Health apps are becoming more popular by the day as the number available soars. MobileHealthNews claims that while there were 2,993 health apps in 2010m by April 2012 they soared to 13,619.
A report from the Pew Internet and American Life Project illustrated the desire of the American public to use mobile technology:
- 42% of 18-29 year olds seek health data
- 39% use it in the 30-49 year old range
- 9% of seniors over 65 use it
Yet have American doctors embraced this technology as eagerly?
Deloitte Touche Tohmatsu Limited, commonly called Deloitte is one of the biggest professional services firms. Their study, published 5/14 about mobile health tools, asked doctors about their use of mobile health technologies.

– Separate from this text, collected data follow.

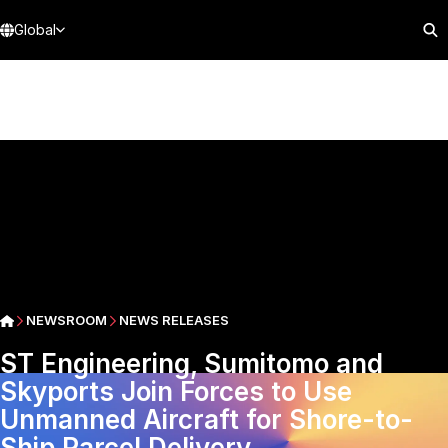
Global
NEWSROOM
NEWS RELEASES
ST Engineering, Sumitomo and
Skyports Join Forces to Use
Unmanned Aircraft for Shore-to-
Ship Parcel Delivery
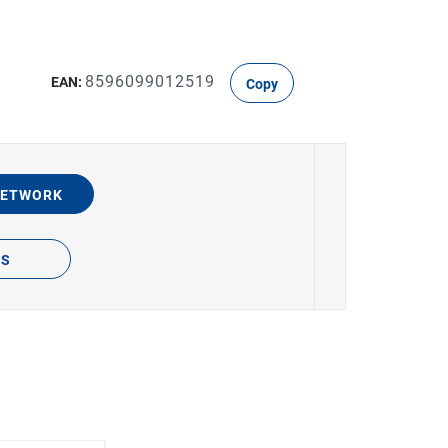
8596099012519
EAN:
Copy
NETWORK
TS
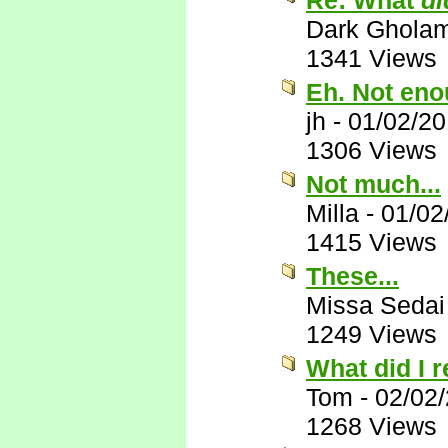
Re: What
di
Dark Ghola
1341 Views
Eh. Not eno
jh
-
01/02/2
1306 Views
Not much...
Milla
-
01/02
1415 Views
These...
Missa Sedai
1249 Views
What did I 
Tom
-
02/02
1268 Views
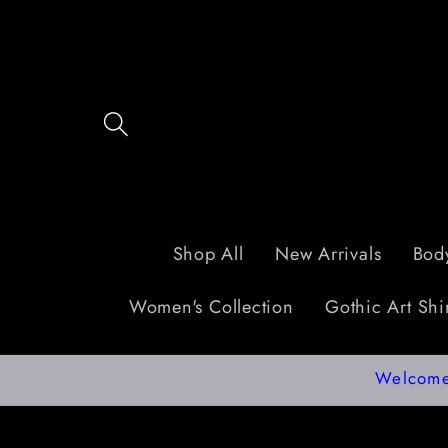
Skip to
content
Shop All
New Arrivals
Body
Women's Collection
Gothic Art Shir
Welcome 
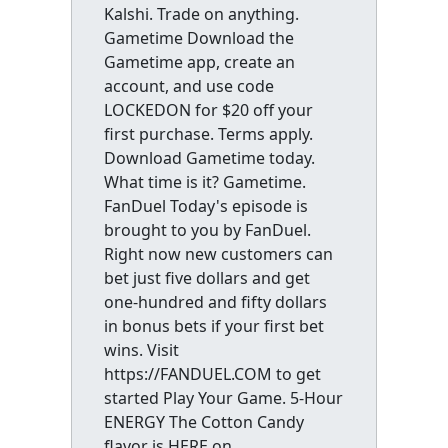
Kalshi. Trade on anything.
Gametime Download the
Gametime app, create an
account, and use code
LOCKEDON for $20 off your
first purchase. Terms apply.
Download Gametime today.
What time is it? Gametime.
FanDuel Today's episode is
brought to you by FanDuel.
Right now new customers can
bet just five dollars and get
one-hundred and fifty dollars
in bonus bets if your first bet
wins. Visit
https://FANDUEL.COM to get
started Play Your Game. 5-Hour
ENERGY The Cotton Candy
flavor is HERE on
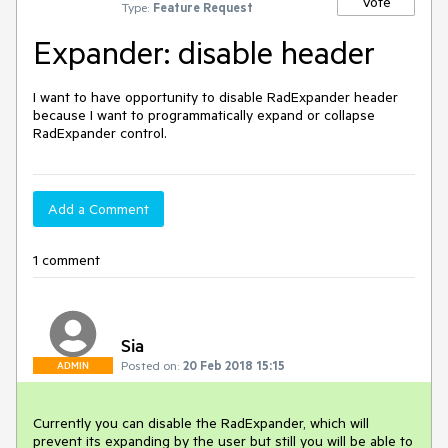
Vote
Type:
Feature Request
Expander: disable header
I want to have opportunity to disable RadExpander header 
because I want to programmatically expand or collapse 
RadExpander control.
Add a Comment
1 comment
Sia
Posted on:
20 Feb 2018 15:15
ADMIN
Currently you can disable the RadExpander, which will 
prevent its expanding by the user but still you will be able to 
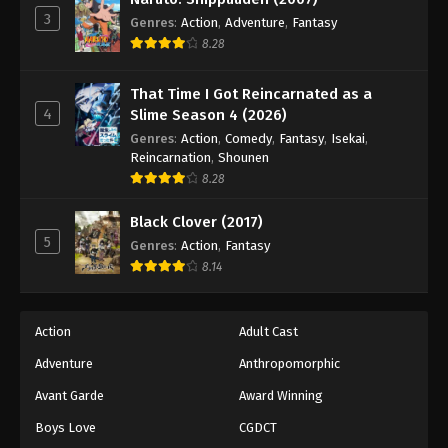
3
Genres
:
Action
,
Adventure
,
Fantasy
8.28
That Time I Got Reincarnated as a
4
Slime Season 4 (2026)
Genres
:
Action
,
Comedy
,
Fantasy
,
Isekai
,
Reincarnation
,
Shounen
8.28
Black Clover (2017)
5
Genres
:
Action
,
Fantasy
8.14
Action
Adult Cast
Adventure
Anthropomorphic
Avant Garde
Award Winning
Boys Love
CGDCT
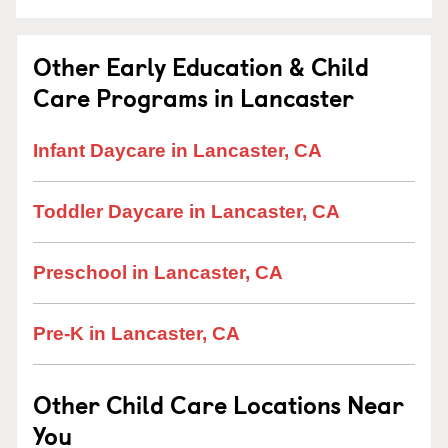
Other Early Education & Child
Care Programs in Lancaster
Infant Daycare in Lancaster, CA
Toddler Daycare in Lancaster, CA
Preschool in Lancaster, CA
Pre-K in Lancaster, CA
Other Child Care Locations Near
You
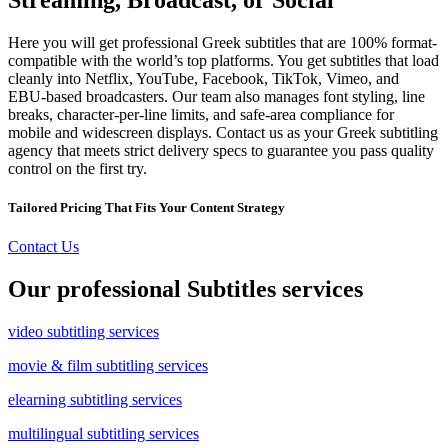
Here you will get professional Greek subtitles that are 100% format-
compatible with the world’s top platforms. You get subtitles that load
cleanly into Netflix, YouTube, Facebook, TikTok, Vimeo, and
EBU-based broadcasters. Our team also manages font styling, line
breaks, character-per-line limits, and safe-area compliance for
mobile and widescreen displays. Contact us as your Greek subtitling
agency that meets strict delivery specs to guarantee you pass quality
control on the first try.
Tailored Pricing That Fits Your Content Strategy
Contact Us
Our professional Subtitles services
video subtitling services
movie & film subtitling services
elearning subtitling services
multilingual subtitling services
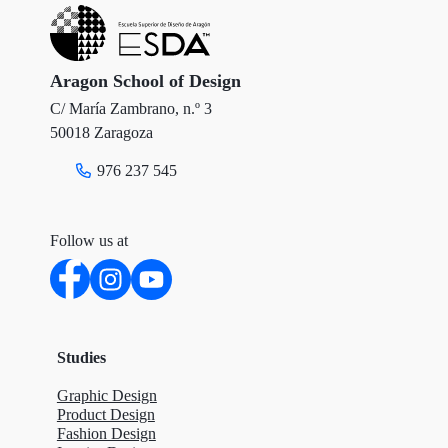
e
o
d
r
o
I
Aragon School of Design
C/ María Zambrano, n.º 3
k
n
50018 Zaragoza
976 237 545
Follow us at
Studies
Graphic Design
Product Design
Fashion Design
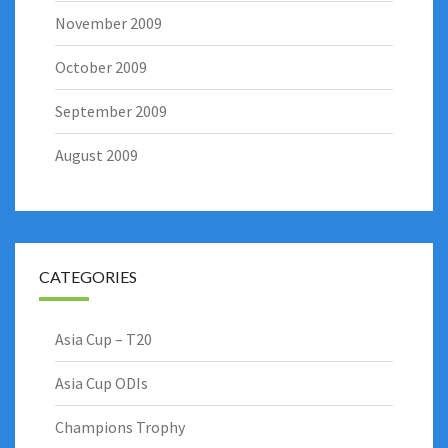
November 2009
October 2009
September 2009
August 2009
CATEGORIES
Asia Cup – T20
Asia Cup ODIs
Champions Trophy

Results of their report showed 57% of doctors do not use mobile health technologies. The reason given for this:
- (26%) mobile applications and programs are not suited to their needs
- (29%) concerns about patient privacy
- (44%)their workplace does not provide mobile tools and that they are unwilling to use their personal devices;
The research firm Klas studied the issue of security and found encryption was used by 46% of healthcare organizations to protect patient data on clinician mobile devices and 35% said buy ventolin online europe they used mobile device management software. Twelve percent of surveyed viagra health care organizations say they put limits on the use of mobile devices, 11% said they use an internal ventolin hfa no prescription cloud, 6% said they put limits on mobile operating systems and 5% said they use an external cloud to protect patient data. (Source: KLAS, “Mobile Applications: Can Enterprise Vendors Keep Up?”)
Health Information Texting
Texting for health information by the public at large does not seem as popular. “Only 9% of 2,581 mobile phone users surveyed used text messaging to retrieve health or medical information”. The breakdown showed African Americans,women and those between the ages of 30 and 49 the most likely to receive health information by text.